++++ EXCERPTED DATA
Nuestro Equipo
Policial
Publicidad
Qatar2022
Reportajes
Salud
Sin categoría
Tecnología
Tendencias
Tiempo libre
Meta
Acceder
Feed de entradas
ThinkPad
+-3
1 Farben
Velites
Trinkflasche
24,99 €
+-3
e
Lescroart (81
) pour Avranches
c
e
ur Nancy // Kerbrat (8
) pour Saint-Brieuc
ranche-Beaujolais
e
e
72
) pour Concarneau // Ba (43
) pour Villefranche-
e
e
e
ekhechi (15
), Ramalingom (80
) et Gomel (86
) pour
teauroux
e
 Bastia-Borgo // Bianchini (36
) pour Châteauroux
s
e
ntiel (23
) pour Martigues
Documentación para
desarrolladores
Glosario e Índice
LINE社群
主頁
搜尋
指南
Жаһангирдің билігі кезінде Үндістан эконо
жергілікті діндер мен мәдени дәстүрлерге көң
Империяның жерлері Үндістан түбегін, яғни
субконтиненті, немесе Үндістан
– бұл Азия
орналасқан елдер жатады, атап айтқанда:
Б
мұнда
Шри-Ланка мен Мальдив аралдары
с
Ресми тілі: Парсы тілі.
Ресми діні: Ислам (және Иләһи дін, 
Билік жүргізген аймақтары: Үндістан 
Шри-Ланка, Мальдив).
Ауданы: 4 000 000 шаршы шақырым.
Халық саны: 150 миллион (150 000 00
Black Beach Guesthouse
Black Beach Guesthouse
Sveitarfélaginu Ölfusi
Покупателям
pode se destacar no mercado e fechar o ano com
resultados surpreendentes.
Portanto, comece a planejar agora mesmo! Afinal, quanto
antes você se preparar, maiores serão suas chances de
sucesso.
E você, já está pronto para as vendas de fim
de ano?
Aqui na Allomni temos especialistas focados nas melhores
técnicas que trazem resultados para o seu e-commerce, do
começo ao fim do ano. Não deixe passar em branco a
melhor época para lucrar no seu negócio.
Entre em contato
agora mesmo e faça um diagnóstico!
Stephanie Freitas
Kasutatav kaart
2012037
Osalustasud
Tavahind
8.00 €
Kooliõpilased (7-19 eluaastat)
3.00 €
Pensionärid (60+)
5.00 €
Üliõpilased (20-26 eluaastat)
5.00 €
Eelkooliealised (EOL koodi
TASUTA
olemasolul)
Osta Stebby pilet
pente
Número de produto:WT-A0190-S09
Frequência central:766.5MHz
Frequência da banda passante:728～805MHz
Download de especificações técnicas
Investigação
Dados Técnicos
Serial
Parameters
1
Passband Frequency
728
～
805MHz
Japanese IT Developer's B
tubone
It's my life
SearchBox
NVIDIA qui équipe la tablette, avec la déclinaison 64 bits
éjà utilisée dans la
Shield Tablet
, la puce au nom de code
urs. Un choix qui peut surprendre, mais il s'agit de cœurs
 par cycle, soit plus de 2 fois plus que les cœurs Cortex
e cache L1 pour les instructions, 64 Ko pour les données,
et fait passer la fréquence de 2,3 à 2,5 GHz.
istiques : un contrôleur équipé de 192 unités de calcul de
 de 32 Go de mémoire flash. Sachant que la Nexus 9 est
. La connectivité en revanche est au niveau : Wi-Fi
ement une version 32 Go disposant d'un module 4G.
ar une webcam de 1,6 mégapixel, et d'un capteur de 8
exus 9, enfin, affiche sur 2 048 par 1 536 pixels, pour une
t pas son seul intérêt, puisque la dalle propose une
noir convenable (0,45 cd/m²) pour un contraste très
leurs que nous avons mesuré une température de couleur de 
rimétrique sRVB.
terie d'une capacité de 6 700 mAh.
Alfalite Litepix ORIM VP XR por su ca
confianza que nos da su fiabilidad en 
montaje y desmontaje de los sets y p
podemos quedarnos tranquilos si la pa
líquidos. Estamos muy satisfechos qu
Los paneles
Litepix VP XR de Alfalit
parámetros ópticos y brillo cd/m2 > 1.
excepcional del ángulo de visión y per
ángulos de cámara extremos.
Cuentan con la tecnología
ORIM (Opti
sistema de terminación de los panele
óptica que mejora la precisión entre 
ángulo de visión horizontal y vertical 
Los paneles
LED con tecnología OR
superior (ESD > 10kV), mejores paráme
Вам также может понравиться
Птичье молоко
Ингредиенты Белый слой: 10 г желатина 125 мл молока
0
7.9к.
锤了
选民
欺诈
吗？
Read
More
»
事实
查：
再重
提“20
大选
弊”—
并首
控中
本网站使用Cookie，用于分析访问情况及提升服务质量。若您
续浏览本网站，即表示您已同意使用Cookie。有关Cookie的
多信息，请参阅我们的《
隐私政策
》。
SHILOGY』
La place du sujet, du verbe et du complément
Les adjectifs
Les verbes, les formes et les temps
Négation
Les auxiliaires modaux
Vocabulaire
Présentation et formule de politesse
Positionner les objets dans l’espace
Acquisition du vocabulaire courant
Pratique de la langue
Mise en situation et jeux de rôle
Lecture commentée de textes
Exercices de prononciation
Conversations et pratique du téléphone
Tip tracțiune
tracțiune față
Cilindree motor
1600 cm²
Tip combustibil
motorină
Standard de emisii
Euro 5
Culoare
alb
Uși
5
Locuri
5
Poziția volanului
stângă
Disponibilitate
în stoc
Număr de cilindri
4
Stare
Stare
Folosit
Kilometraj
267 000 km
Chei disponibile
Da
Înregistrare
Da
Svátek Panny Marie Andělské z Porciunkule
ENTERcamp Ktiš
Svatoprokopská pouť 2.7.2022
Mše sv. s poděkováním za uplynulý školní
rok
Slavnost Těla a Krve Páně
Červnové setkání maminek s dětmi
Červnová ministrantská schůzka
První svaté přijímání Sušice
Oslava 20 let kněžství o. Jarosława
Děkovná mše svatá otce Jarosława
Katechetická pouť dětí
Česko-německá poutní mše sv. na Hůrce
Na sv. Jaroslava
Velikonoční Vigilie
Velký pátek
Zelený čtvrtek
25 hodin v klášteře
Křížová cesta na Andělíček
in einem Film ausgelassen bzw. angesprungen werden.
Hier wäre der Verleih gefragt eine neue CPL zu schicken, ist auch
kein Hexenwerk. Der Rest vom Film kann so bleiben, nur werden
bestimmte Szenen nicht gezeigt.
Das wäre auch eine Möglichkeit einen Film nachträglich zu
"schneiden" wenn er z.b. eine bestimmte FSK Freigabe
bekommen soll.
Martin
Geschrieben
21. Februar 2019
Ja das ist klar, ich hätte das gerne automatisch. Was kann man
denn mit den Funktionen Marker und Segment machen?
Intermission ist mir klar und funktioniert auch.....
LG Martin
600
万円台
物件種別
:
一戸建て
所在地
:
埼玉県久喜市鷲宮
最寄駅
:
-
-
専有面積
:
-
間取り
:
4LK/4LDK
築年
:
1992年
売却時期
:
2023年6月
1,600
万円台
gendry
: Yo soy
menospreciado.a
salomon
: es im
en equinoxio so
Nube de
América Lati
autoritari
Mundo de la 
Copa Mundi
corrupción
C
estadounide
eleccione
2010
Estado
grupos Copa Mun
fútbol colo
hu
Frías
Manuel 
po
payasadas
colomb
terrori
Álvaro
++++++++
> _ABOUT THIS EXERCISE_:
Find "Үндістан" in the preceding records. Copy each line that holds it.

> _TASK SOLUTION_:
Жаһангирдің билігі кезінде Үндістан эконо
Империяның жерлері Үндістан түбегін, яғни
субконтиненті, немесе Үндістан
Билік жүргізген аймақтары: Үндістан 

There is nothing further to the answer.